WORK ITEM
Look in the data below for the line that contains "GEIGENROCHEN". Copy that line and the remaining lines exactly.

---- ENTRIES SUPPLIED

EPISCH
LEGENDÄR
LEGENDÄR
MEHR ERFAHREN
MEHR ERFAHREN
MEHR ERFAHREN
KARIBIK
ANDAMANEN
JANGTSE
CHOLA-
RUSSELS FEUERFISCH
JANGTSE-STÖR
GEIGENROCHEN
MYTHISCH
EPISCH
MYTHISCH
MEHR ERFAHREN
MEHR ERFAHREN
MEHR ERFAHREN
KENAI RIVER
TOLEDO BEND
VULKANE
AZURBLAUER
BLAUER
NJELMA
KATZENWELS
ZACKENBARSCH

--------

TASK ANSWER
GEIGENROCHEN
MYTHISCH
EPISCH
MYTHISCH
MEHR ERFAHREN
MEHR ERFAHREN
MEHR ERFAHREN
KENAI RIVER
TOLEDO BEND
VULKANE
AZURBLAUER
BLAUER
NJELMA
KATZENWELS
ZACKENBARSCH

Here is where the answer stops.